**Problem**
Everything from the line containing "LAURA KRENTZMAN (107, 1014)" to the end of the listing is to be set down exactly, both ends included, and nothing before it.

**Data for this exercise**

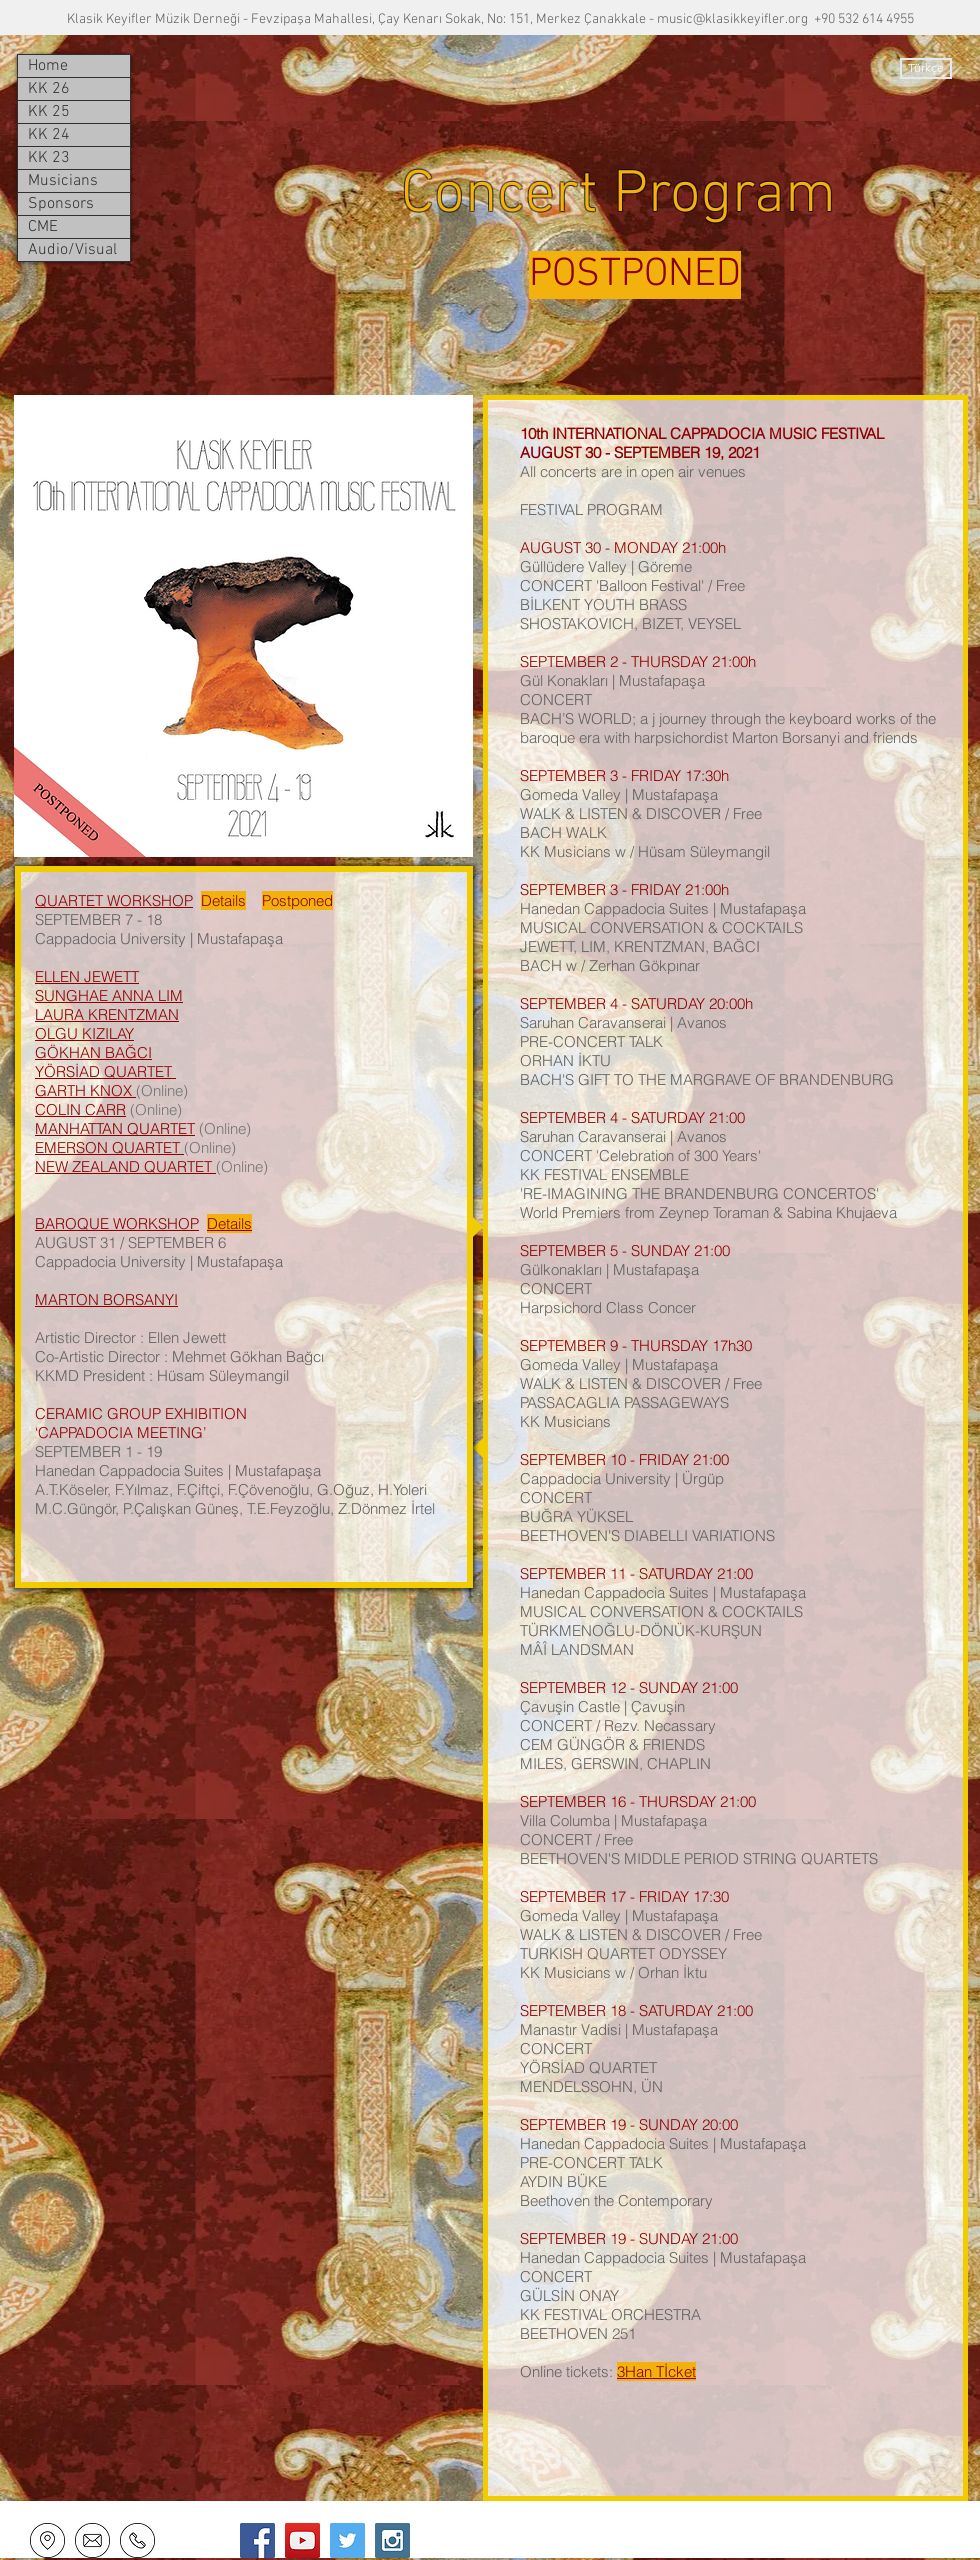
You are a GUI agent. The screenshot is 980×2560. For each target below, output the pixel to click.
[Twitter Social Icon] (347, 2540)
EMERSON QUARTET (109, 1147)
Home (48, 66)
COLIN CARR (80, 1109)
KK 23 (49, 158)
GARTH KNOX (85, 1090)
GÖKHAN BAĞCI (93, 1052)
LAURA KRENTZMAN (107, 1014)
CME (43, 227)
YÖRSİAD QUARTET (105, 1071)
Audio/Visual (72, 250)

**Solution for this task**
LAURA KRENTZMAN (107, 1014)
CME (43, 227)
YÖRSİAD QUARTET (105, 1071)
Audio/Visual (72, 250)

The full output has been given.